Так я пришел к тому, что не смог обслуживать более проценты по сумме, за которую сдал в ипотеку мой дом. На этот раз мой претор смог выставить его на продажу. Это был смертельный удар. Вынужденный совершать частые путешествия, я проводил время на большой дороге из Санбюри в Филадельфию. Робинс воспользовался одной из моих отлучек, чтобы совершить поступок, который, без объяснений, говорит сам за себя. Он появился в моем жилище и, под предлогом сохранить мою коляску и двух лошадей, велел моему слуге передать их ему. Возвратившись домой, я хотел его поблагодарить и попросить их вернуть, но он мне ответил, что сохранит их, чтобы возместить себе арендную плату, что я ему должен.
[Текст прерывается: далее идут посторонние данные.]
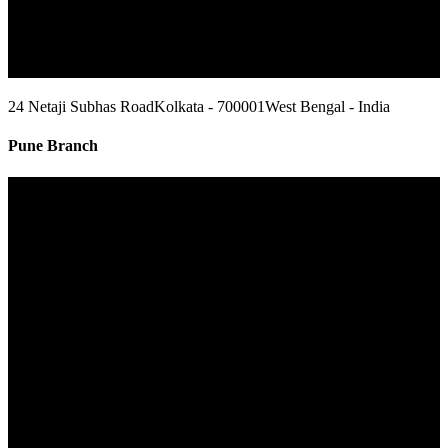
24 Netaji Subhas Road
Kolkata - 700001
West Bengal - India
Pune Branch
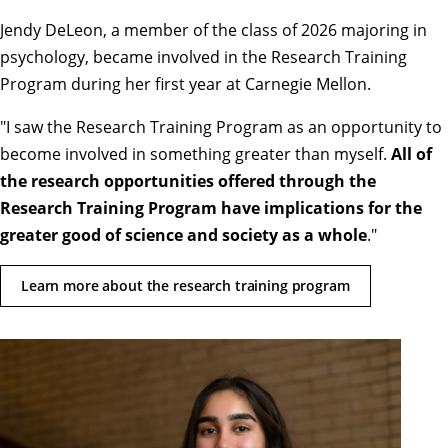
Jendy DeLeon, a member of the class of 2026 majoring in
psychology, became involved in the Research Training
Program during her first year at Carnegie Mellon.
"
I saw the Research Training Program as an opportunity to
become involved in something greater than myself.
All of
the research opportunities offered through the
Research Training Program have implications for the
greater good of science and society as a whole
.
"
Learn more about the research training program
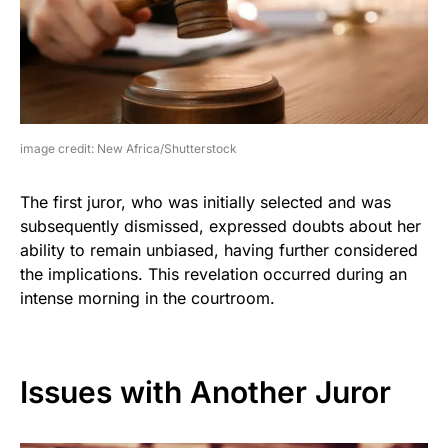
image credit: New Africa/Shutterstock
The first juror, who was initially selected and was
subsequently dismissed, expressed doubts about her
ability to remain unbiased, having further considered
the implications. This revelation occurred during an
intense morning in the courtroom.
Issues with Another Juror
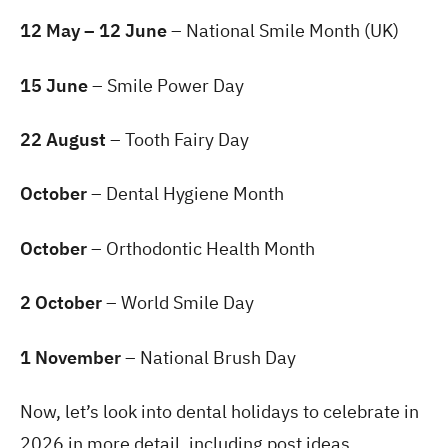
12 May – 12 June
– National Smile Month (UK)
15 June
– Smile Power Day
22 August
– Tooth Fairy Day
October
– Dental Hygiene Month
October
– Orthodontic Health Month
2 October
– World Smile Day
1 November
– National Brush Day
Now, let’s look into dental holidays to celebrate in
2026 in more detail, including post ideas.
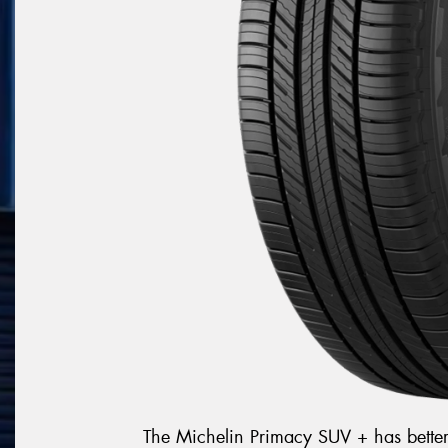
The Michelin Primacy SUV + has bette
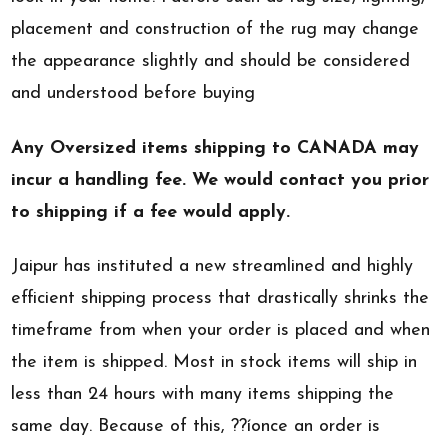
placement and construction of the rug may change
the appearance slightly and should be considered
and understood before buying
Any Oversized items shipping to CANADA may
incur a handling fee. We would contact you prior
to shipping if a fee would apply.
Jaipur has instituted a new streamlined and highly
efficient shipping process that drastically shrinks the
timeframe from when your order is placed and when
the item is shipped. Most in stock items will ship in
less than 24 hours with many items shipping the
same day. Because of this, ??íonce an order is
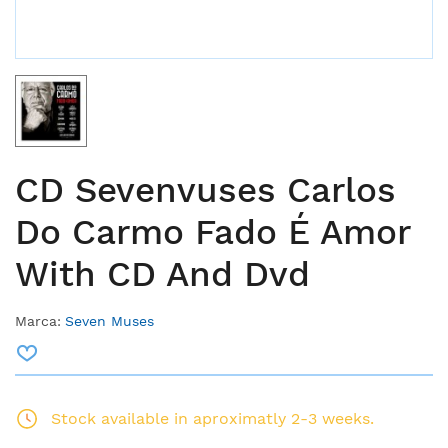
CD Sevenvuses Carlos
Do Carmo Fado É Amor
With CD And Dvd
Marca:
Seven Muses
Stock available in aproximatly 2-3 weeks.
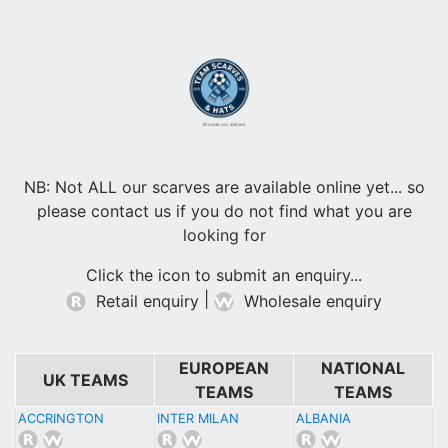
Browse our scarves
NB: Not ALL our scarves are available online yet... so
please contact us if you do not find what you are
looking for
Click the icon to submit an enquiry...
|
Retail enquiry
Wholesale enquiry
EUROPEAN
NATIONAL
UK TEAMS
TEAMS
TEAMS
ACCRINGTON
INTER MILAN
ALBANIA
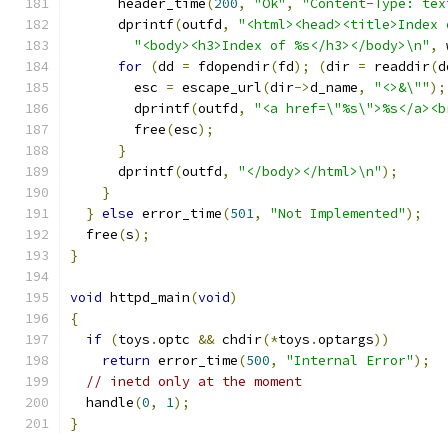
      header_time
(
200
,
"Ok"
,
"Content-Type: tex
      dprintf
(
outfd
,
"<html><head><title>Index 
"<body><h3>Index of %s</h3></body>\n"
,
 
for
(
dd 
=
 fdopendir
(
fd
);
(
dir 
=
 readdir
(
d
        esc 
=
 escape_url
(
dir
->
d_name
,
"<>&\""
);
        dprintf
(
outfd
,
"<a href=\"%s\">%s</a><b
        free
(
esc
);
}
      dprintf
(
outfd
,
"</body></html>\n"
);
}
}
else
 error_time
(
501
,
"Not Implemented"
);
  free
(
s
);
}
void
 httpd_main
(
void
)
{
if
(
toys
.
optc 
&&
 chdir
(*
toys
.
optargs
))
return
 error_time
(
500
,
"Internal Error"
);
// inetd only at the moment
  handle
(
0
,
1
);
}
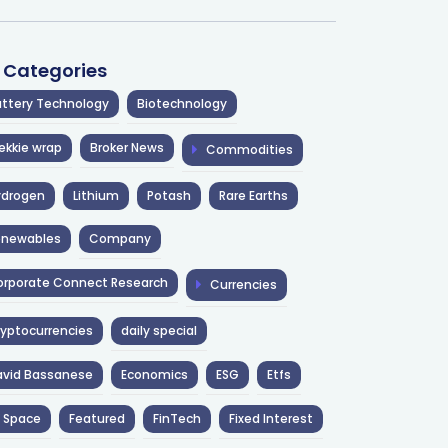
l Categories
ttery Technology
Biotechnology
ekkie wrap
Broker News
Commodities
ydrogen
Lithium
Potash
Rare Earths
enewables
Company
rporate Connect Research
Currencies
yptocurrencies
daily special
avid Bassanese
Economics
ESG
Etfs
 Space
Featured
FinTech
Fixed Interest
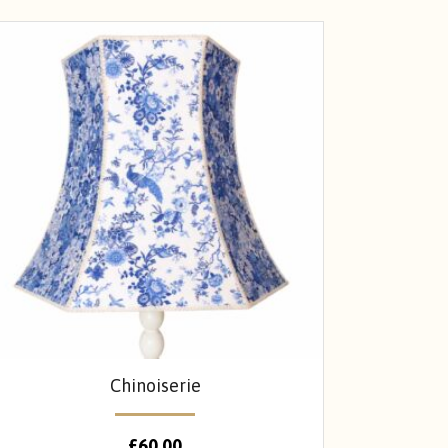
Chinoiserie
£
60.00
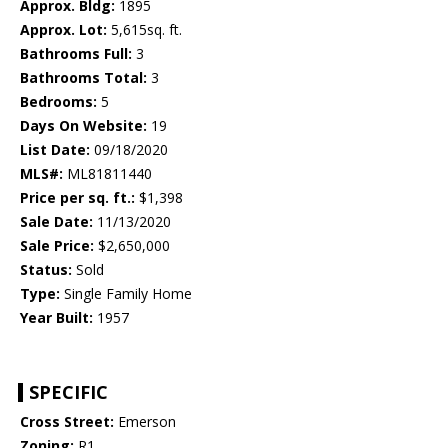
Approx. Bldg:
1895
Approx. Lot:
5,615sq. ft.
Bathrooms Full:
3
Bathrooms Total:
3
Bedrooms:
5
Days On Website:
19
List Date:
09/18/2020
MLS#:
ML81811440
Price per sq. ft.:
$1,398
Sale Date:
11/13/2020
Sale Price:
$2,650,000
Status:
Sold
Type:
Single Family Home
Year Built:
1957
SPECIFIC
Cross Street:
Emerson
Zoning:
R1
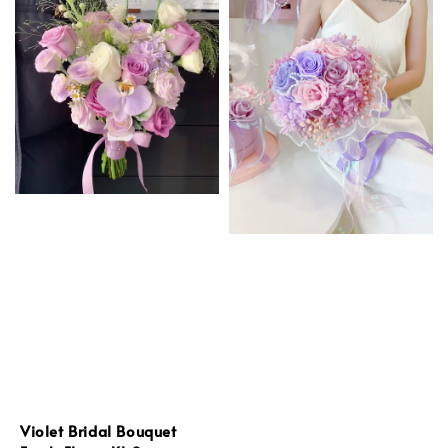
Violet Bridal Bouquet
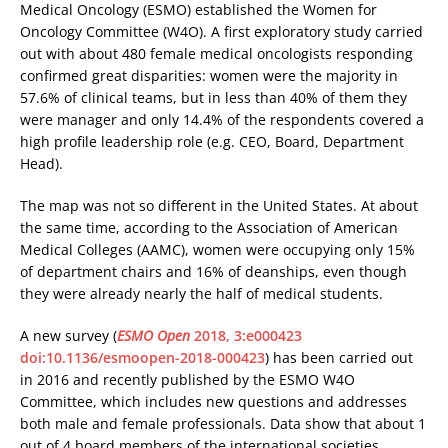
Medical Oncology (ESMO) established the Women for
Oncology Committee (W4O). A first exploratory study carried
out with about 480 female medical oncologists responding
confirmed great disparities: women were the majority in
57.6% of clinical teams, but in less than 40% of them they
were manager and only 14.4% of the respondents covered a
high profile leadership role (e.g. CEO, Board, Department
Head).
The map was not so different in the United States. At about
the same time, according to the Association of American
Medical Colleges (AAMC), women were occupying only 15%
of department chairs and 16% of deanships, even though
they were already nearly the half of medical students.
A new survey (
ESMO Open
2018, 3:e000423
doi:10.1136/esmoopen-2018-000423
) has been carried out
in 2016 and recently published by the ESMO W4O
Committee, which includes new questions and addresses
both male and female professionals. Data show that about 1
out of 4 board members of the international societies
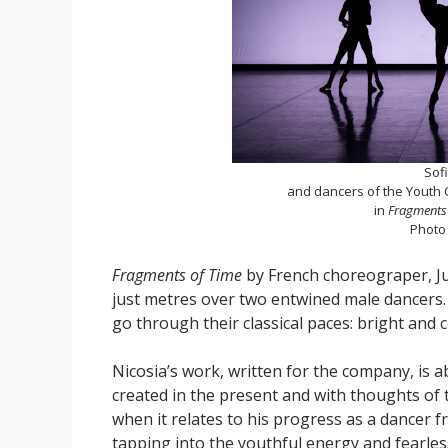
Sof
and dancers of the Youth C
in
Fragments 
Photo
Fragments of Time
by French choreograper, Jul
just metres over two entwined male dancers. 
go through their classical paces: bright and 
Nicosia’s work, written for the company, is a
created in the present and with thoughts of
when it relates to his progress as a dancer f
tapping into the youthful energy and fearles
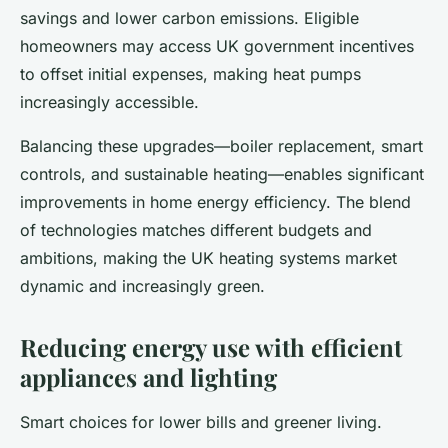
savings and lower carbon emissions. Eligible
homeowners may access UK government incentives
to offset initial expenses, making heat pumps
increasingly accessible.
Balancing these upgrades—boiler replacement, smart
controls, and sustainable heating—enables significant
improvements in home energy efficiency. The blend
of technologies matches different budgets and
ambitions, making the UK heating systems market
dynamic and increasingly green.
Reducing energy use with efficient
appliances and lighting
Smart choices for lower bills and greener living.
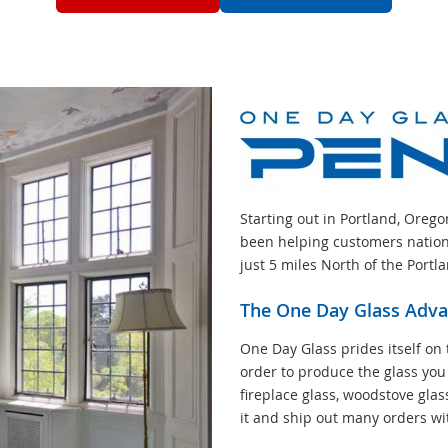
Starting out in Portland, Oreg
been helping customers nation
just 5 miles North of the Portl
The One Day Glass Adv
One Day Glass prides itself on 
order to produce the glass you
fireplace glass, woodstove glas
it and ship out many orders wi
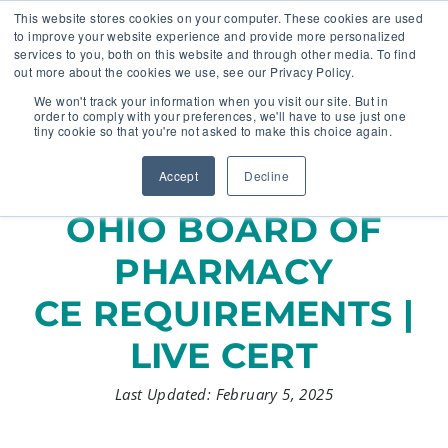
This website stores cookies on your computer. These cookies are used
to improve your website experience and provide more personalized
services to you, both on this website and through other media. To find
out more about the cookies we use, see our Privacy Policy.
🔸 FLORIDA PHARMACY TECHNICIANS:
We won't track your information when you visit our site. But in
YOUR CE JUST GOT EASIER 🔸
order to comply with your preferences, we'll have to use just one
tiny cookie so that you're not asked to make this choice again.
Accept
Decline
OHIO BOARD OF
PHARMACY
CE REQUIREMENTS |
LIVE CERT
Last Updated: February 5, 2025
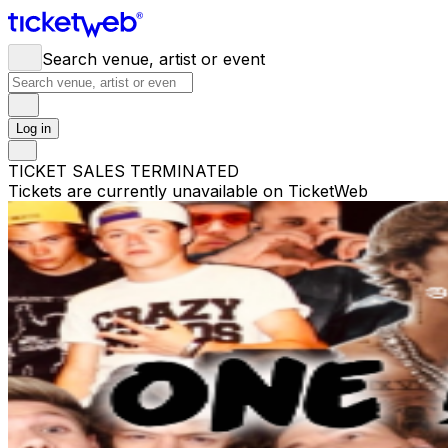
Search venue, artist or event
Log in
TICKET SALES TERMINATED
Tickets are currently unavailable on TicketWeb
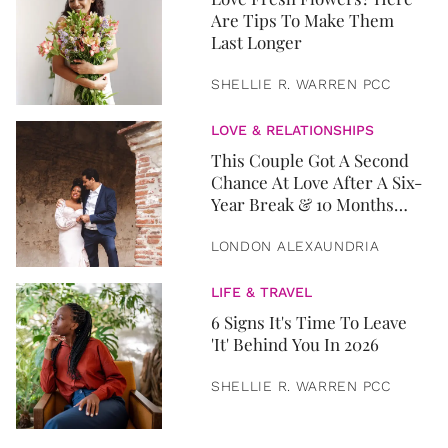
Are Tips To Make Them
Last Longer
SHELLIE R. WARREN PCC
LOVE & RELATIONSHIPS
This Couple Got A Second
Chance At Love After A Six-
Year Break & 10 Months
Later, They Got Married
LONDON ALEXAUNDRIA
LIFE & TRAVEL
6 Signs It's Time To Leave
'It' Behind You In 2026
SHELLIE R. WARREN PCC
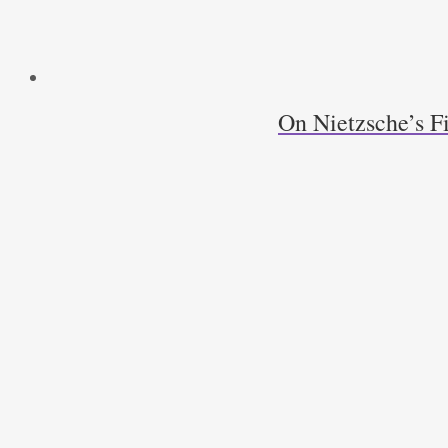
On Nietzsche’s F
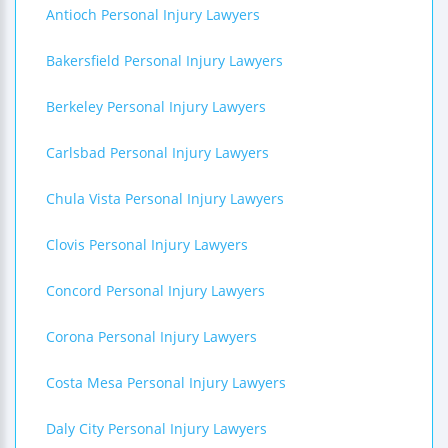
Antioch Personal Injury Lawyers
Bakersfield Personal Injury Lawyers
Berkeley Personal Injury Lawyers
Carlsbad Personal Injury Lawyers
Chula Vista Personal Injury Lawyers
Clovis Personal Injury Lawyers
Concord Personal Injury Lawyers
Corona Personal Injury Lawyers
Costa Mesa Personal Injury Lawyers
Daly City Personal Injury Lawyers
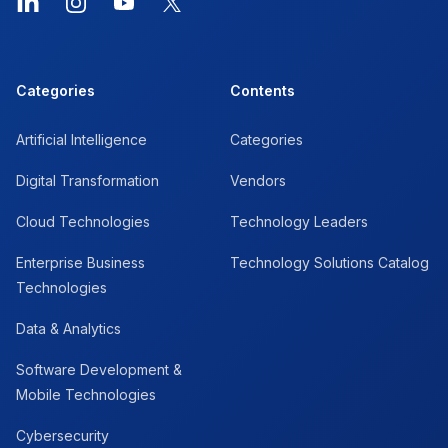
LinkedIn
Instagram
YouTube
X
Categories
Contents
Artificial Intelligence
Categories
Digital Transformation
Vendors
Cloud Technologies
Technology Leaders
Enterprise Business
Technology Solutions Catalog
Technologies
Data & Analytics
Software Development &
Mobile Technologies
Cybersecurity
Меня ожидало последнее разочарование. Я должен был шестьсот восемьдесят пиастров человеку из Филадельфии, которого всегда считал самым надежным из своих друзей. Я зашел его повидать и просить его прийти мне на помощь, обнадежив некоторых из моих кредиторов, на которых он имел влияние. Он показал себя тронутым доверием, каким я его почтил, и пообещал его оправдать. Он меня пожалел, похвалил мою энергию в этих грустных обстоятельствах и пообещал прийти завтра и отчитаться в своих действиях, порекомендовав однако подождать его у себя дома. На следующий день я ждал его напрасно, но вместо него передо мной предстал констебль, принесший ордер на мой арест. Пока я полагал его занятым действиями в мою пользу с моими кредиторами, мой друг направился к одному из них, которому я был должен сотню пиастров, и, выдав ему мое обиталище, посоветовал поместить меня предварительно в тюрьму; затем, подав такой совет, отбыл в Санбюри, где, с помощью третейского соглашения, которое он у меня выманил, он надеялся завладеть моими последними остатками и вернуть себе дебиторскую задолженность.
При виде моих седин, констебль, в сто раз более гуманный, чем тот, захотел отложить выполнение своего мандата и дать мне время найти поручительство. Это было во второй раз, когда я нашел у человека этой профессии чувства, которые редко встречал у людей, занимающих значительно более высокое положение на социальной лестнице. Обежав безуспешно весь город, в шесть часов я был перед дверями тюрьмы. Мой великодушный констебль предоставил мне еще одну отсрочку, которая позволила мне найти двух человек, которые согласились ответить за меня, и я был свободен. Я отправился немедленно в Санбери, где нашел свой дом проданным и Робинса выполняющим вывоз моих магазинов, содержимое которых становилось добычей правосудия и фиска. Что делать? Прятаться и прятать мою семью – единственное, что мне оставалось.